Selon Radio Canada, la petite ville de Terrasse-Vaudreuil, à l'ouest de Montréal, reconnaît désormais les arbres comme des êtres vivants dotés de droits propres. Le conseil municipal a adopté cette résolution à l'unanimité le 9 juin. Le texte affirme que les arbres méritent d'être protégés et qu'ils ont le droit de vivre, de grandir et de se régénérer.
Qui est derrière l'idée ?
À l'origine de la démarche, le maire de Terrasse-Vaudreuil. Michel Bourdeau, met en avant leur rôle face au changement climatique. « En matière de lutte contre le changement climatique, nos meilleurs alliés, ce sont les arbres. ». Les conseillers municipaux ont aussi été marqués par le message d'André Desrochers. Le cinéaste québécois et auteur du film « Des arbres et des arts », nourrit une perception locale qu'ils sont comme des êtres proches des humains. La ville n'est pas la première à s'engager sur ce terrain. La Nouvelle-Zélande et la Colombie ont déjà accordé une personnalité juridique à des éléments naturels. « Nous devons comprendre que les arbres ont une dignité et qu'ils possèdent des sens », déclare Yenny Vega Cardenas, présidente de l'Observatoire international des droits de la nature. Au Québec, une démarche comparable avait eu lieu en 2021, quand ils ont reconnu une personnalité juridique à la rivière Magpie.
Engagements auprès des arbres
Terrasse-Vaudreuil, qui compte environ 2 000 habitants, prévoit plusieurs mesures. La ville va réexaminer ses règlements pour garantir la protection des arbres, ou leur remplacement lorsqu'un abattage est nécessaire. Le maire ne croit pas que cela freinera le développement urbain. En effet, « la Ville ne dispose plus de terrains libres sur lesquels construire ». La municipalité veut aussi étendre le couvert forestier. Par exemple, en offrant des arbres aux habitants pour qu'ils les plantent eux-mêmes.
Michel Bourdeau qualifie d'ailleurs les arbres d'« infrastructure verte ». Ils réduisent les îlots de chaleur, améliorent la qualité de l'air, participent à la gestion des eaux pluviales et protègent la biodiversité.

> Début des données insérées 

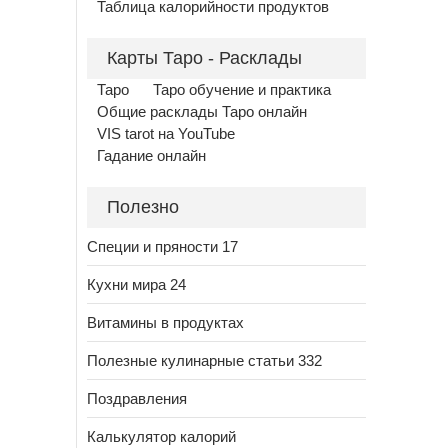
Таблица калорийности продуктов
Карты Таро - Расклады
Таро
Таро обучение и практика
Общие расклады Таро онлайн
VIS tarot на YouTube
Гадание онлайн
Полезно
Специи и пряности 17
Кухни мира 24
Витамины в продуктах
Полезные кулинарные статьи 332
Поздравления
Калькулятор калорий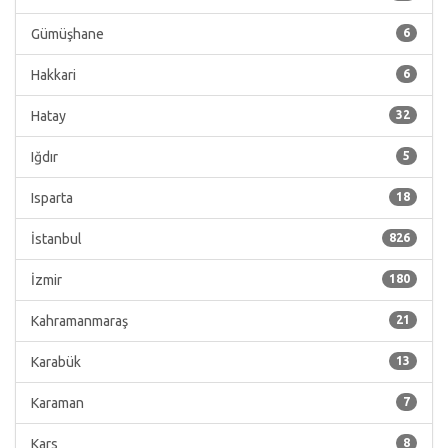
Gümüşhane
6
Hakkari
6
Hatay
32
Iğdır
5
Isparta
18
İstanbul
826
İzmir
180
Kahramanmaraş
21
Karabük
13
Karaman
7
Kars
8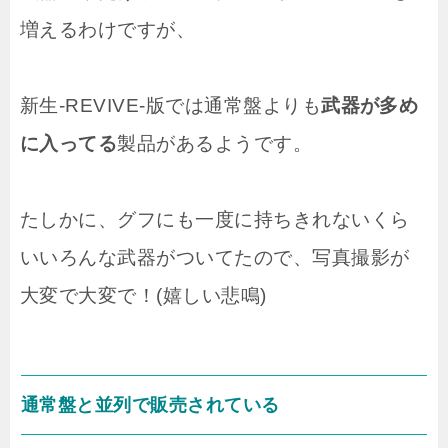
増えるわけですが、
新生-REVIVE-版では通常盤よりも
武器が多め
に入ってる
製品があるようです。
たしかに、グフにも一度に持ちきれないくら
いいろんな武器がついてたので、写真撮影が
大変で大変で！(嬉しい悲鳴)
通常盤と並列で販売されている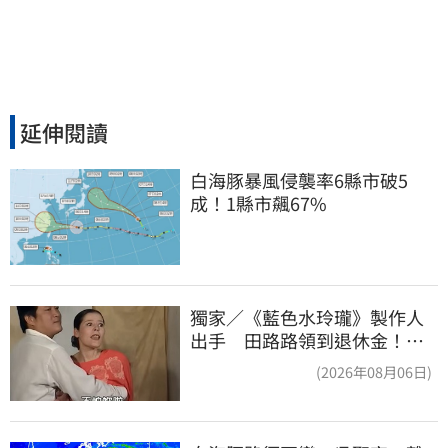
延伸閱讀
白海豚暴風侵襲率6縣市破5
成！1縣市飆67%
獨家／《藍色水玲瓏》製作人
出手 田路路領到退休金！隱
忍6年吐內幕
(2026年08月06日)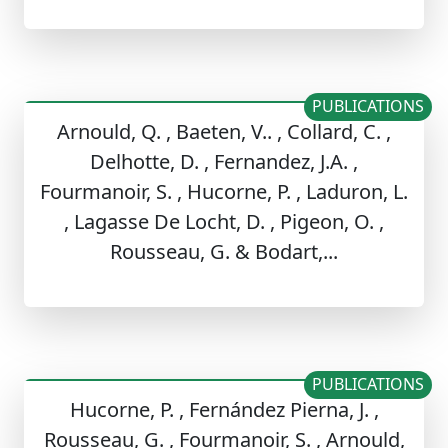
PUBLICATIONS
Arnould, Q. , Baeten, V.. , Collard, C. ,
Delhotte, D. , Fernandez, J.A. ,
Fourmanoir, S. , Hucorne, P. , Laduron, L.
, Lagasse De Locht, D. , Pigeon, O. ,
Rousseau, G. & Bodart,...
PUBLICATIONS
Hucorne, P. , Fernández Pierna, J. ,
Rousseau, G. , Fourmanoir, S. , Arnould,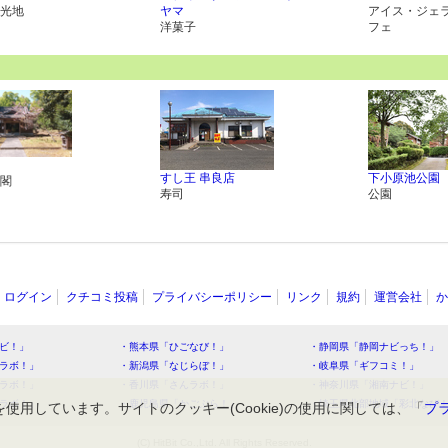
光地
ヤマ
アイス・ジェ
洋菓子
フェ
すし王 串良店
下小原池公園
閣
寿司
公園
ログイン
クチコミ投稿
プライバシーポリシー
リンク
規約
運営会社
か
ビ！」
・熊本県「ひごなび！」
・静岡県「静岡ナビっち！」
ラボ！」
・新潟県「なじらぼ！」
・岐阜県「ギフコミ！」
ラボ！」
・香川県「さんラボ！」
・神奈川県「湘南ナビ！」
ラボ！」
・鹿児島県「かごぶら！」
・埼玉県北部地域「彩北なび
を使用しています。サイトのクッキー(Cookie)の使用に関しては、「
プ
(C) HitBit Co.,Ltd. All Rights Reserved.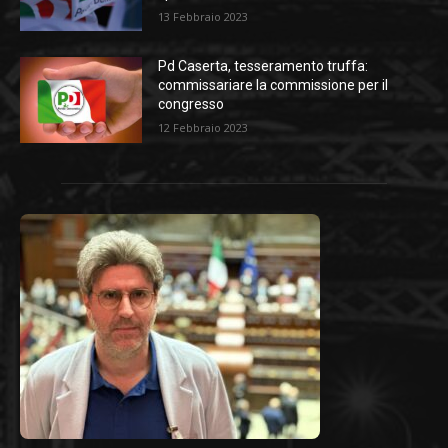
13 Febbraio 2023
Pd Caserta, tesseramento truffa:
commissariare la commissione per il
congresso
12 Febbraio 2023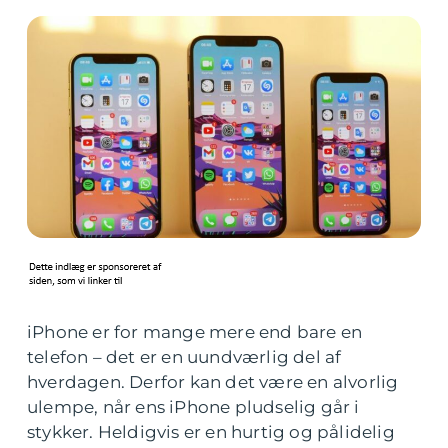
iPhone er for mange mere end bare en
telefon – det er en uundværlig del af
hverdagen. Derfor kan det være en alvorlig
ulempe, når ens iPhone pludselig går i
stykker. Heldigvis er en hurtig og pålidelig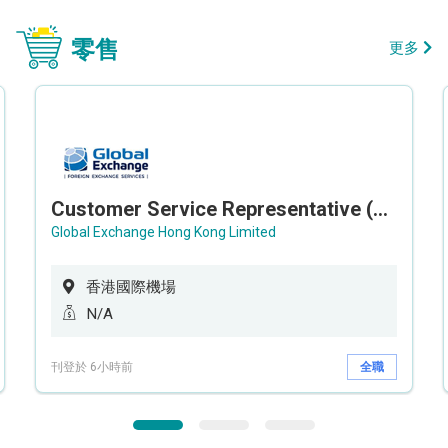
零售
更多
Customer Service Representative (Airport)
Global Exchange Hong Kong Limited
香港國際機場
N/A
刊登於 6小時前
全職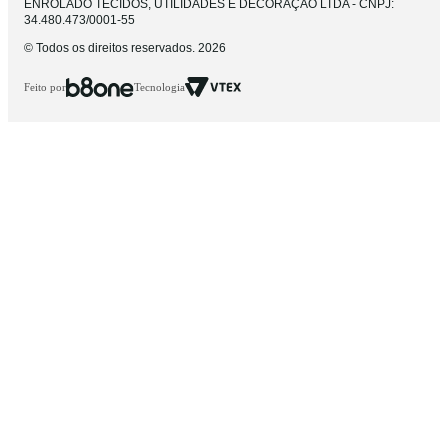
ENROLADO TECIDOS, UTILIDADES E DECORAÇÃO LTDA - CNPJ:
34.480.473/0001-55
© Todos os direitos reservados. 2026
Feito por
Tecnologia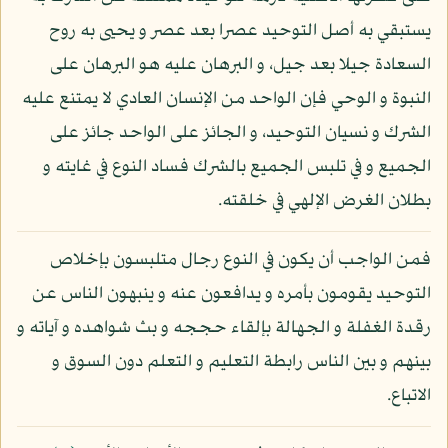
يستبقي به أصل التوحيد عصرا بعد عصر و يحيى به روح
السعادة جيلا بعد جيل، و البرهان عليه هو البرهان على
النبوة و الوحي فإن الواحد من الإنسان العادي لا يمتنع عليه
الشرك و نسيان التوحيد، و الجائز على الواحد جائز على
الجميع و في تلبس الجميع بالشرك فساد النوع في غايته و
بطلان الغرض الإلهي في خلقته.
فمن الواجب أن يكون في النوع رجال متلبسون بإخلاص
التوحيد يقومون بأمره و يدافعون عنه و ينبهون الناس عن
رقدة الغفلة و الجهالة بإلقاء حججه و بث شواهده و آياته و
بينهم و بين الناس رابطة التعليم و التعلم دون السوق و
الاتباع.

Ce que cela change sur le plan moral et juridique
Le cadre adopté s'appuie sur la Déclaration universelle des droits de l'arbre, à laquelle Terrasse-Vaudreuil adhère. Le texte présente les arbres comme des êtres vivants et un bien commun de l'humanité. Ils sont indispensables à la vie sur Terre. Karine Péloffy, avocate chez Ecojustice, établit un parallèle avec la personnalité juridique des entreprises. " Pourquoi des entités non vivantes comme les entreprises peuvent avoir une personnalité juridique, mais pas des arbres qui respirent et vivent ? "
Cette reconnaissance donne aux arbres une portée juridique et philosophique nouvelle, et invite à agir dans un esprit de « fraternité et de solidarité ». Terrasse-Vaudreuil encourage d'autres communautés à revoir leur rapport à la nature.